---- Records provided

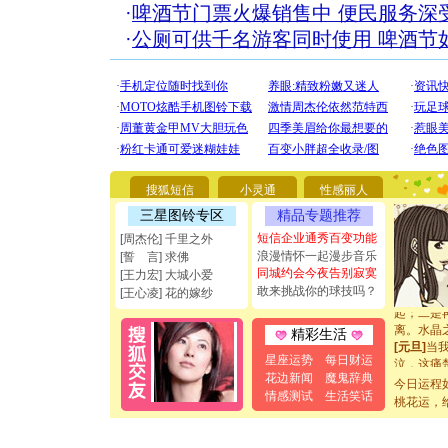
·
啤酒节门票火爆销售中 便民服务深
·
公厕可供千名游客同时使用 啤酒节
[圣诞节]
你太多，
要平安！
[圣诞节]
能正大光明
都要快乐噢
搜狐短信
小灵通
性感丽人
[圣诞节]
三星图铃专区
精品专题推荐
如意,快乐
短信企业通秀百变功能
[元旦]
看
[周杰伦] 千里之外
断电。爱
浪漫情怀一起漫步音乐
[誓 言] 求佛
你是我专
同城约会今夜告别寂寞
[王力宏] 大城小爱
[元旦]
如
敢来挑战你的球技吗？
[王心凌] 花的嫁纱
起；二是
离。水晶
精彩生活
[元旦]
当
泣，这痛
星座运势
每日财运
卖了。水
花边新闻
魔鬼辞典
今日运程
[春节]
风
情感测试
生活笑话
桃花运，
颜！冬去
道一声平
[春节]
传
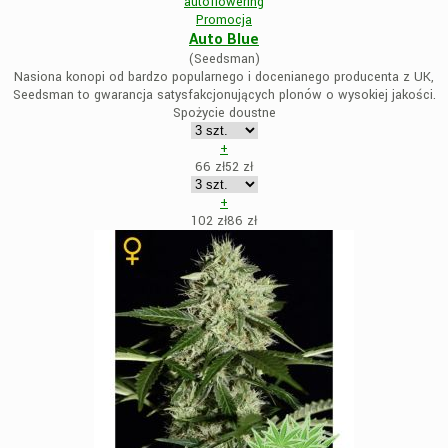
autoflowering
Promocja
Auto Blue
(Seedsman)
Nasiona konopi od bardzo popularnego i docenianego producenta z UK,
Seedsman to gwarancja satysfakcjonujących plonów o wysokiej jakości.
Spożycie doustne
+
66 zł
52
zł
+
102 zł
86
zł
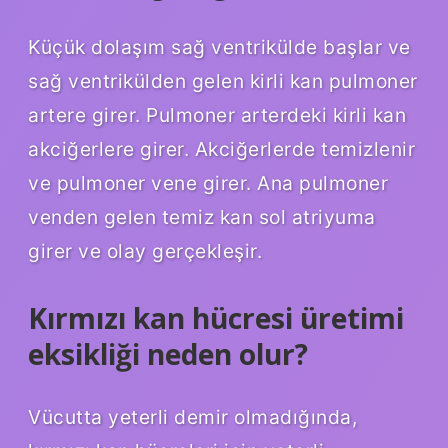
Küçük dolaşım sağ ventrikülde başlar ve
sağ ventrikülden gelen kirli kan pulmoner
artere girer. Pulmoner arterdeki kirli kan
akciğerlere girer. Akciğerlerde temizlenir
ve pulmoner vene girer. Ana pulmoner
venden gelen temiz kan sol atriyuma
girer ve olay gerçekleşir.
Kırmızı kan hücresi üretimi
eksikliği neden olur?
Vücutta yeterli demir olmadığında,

--------
---- Records provided

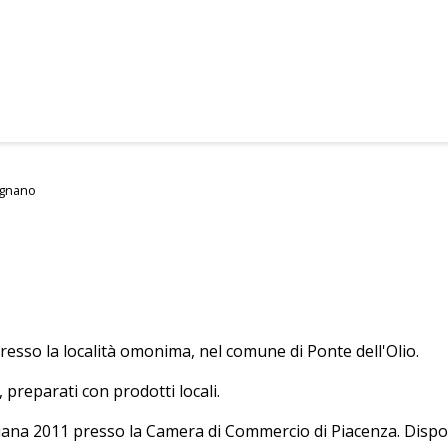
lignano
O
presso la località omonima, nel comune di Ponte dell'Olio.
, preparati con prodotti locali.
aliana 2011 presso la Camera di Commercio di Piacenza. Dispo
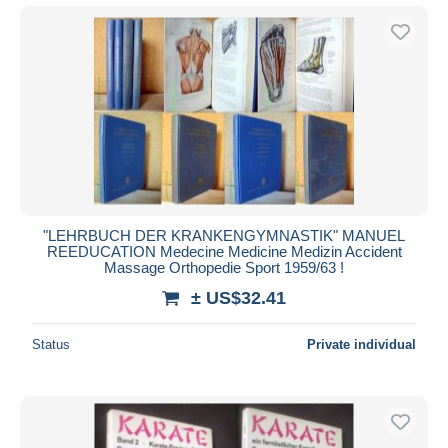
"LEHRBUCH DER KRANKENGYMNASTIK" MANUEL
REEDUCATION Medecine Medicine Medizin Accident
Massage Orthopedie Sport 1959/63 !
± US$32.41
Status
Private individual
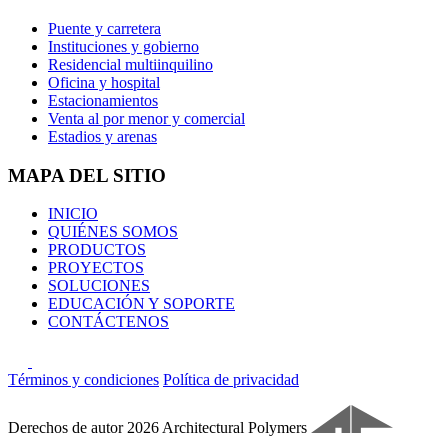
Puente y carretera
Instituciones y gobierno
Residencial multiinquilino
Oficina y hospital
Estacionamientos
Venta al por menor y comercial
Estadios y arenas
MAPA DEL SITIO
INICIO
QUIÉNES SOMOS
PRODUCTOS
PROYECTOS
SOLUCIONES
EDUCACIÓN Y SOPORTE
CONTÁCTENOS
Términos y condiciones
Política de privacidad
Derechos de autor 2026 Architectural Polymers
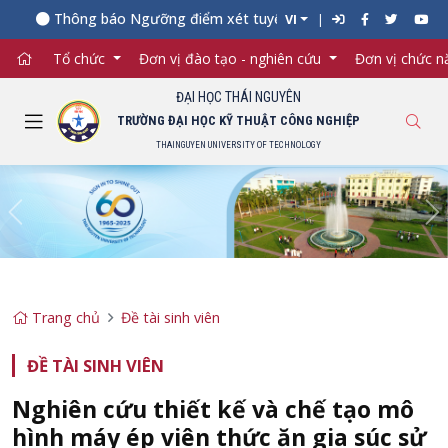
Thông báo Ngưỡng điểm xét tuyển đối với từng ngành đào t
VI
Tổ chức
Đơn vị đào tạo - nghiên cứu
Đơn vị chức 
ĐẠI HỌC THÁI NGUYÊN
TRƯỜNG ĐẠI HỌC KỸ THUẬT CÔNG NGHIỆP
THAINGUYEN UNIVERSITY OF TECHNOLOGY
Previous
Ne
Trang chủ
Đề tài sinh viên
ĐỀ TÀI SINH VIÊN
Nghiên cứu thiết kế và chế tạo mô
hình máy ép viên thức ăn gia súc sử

--------

■ **Work item**:
Set down, unchanged, only those lines above that fall between the line with "ĐẠI HỌC THÁI NGUYÊN" and the line with "hình máy ép viên thức ăn gia súc sử", the two end lines included.

■ **Exercise output**:
ĐẠI HỌC THÁI NGUYÊN
TRƯỜNG ĐẠI HỌC KỸ THUẬT CÔNG NGHIỆP
THAINGUYEN UNIVERSITY OF TECHNOLOGY
Previous
Ne
Trang chủ
Đề tài sinh viên
ĐỀ TÀI SINH VIÊN
Nghiên cứu thiết kế và chế tạo mô
hình máy ép viên thức ăn gia súc sử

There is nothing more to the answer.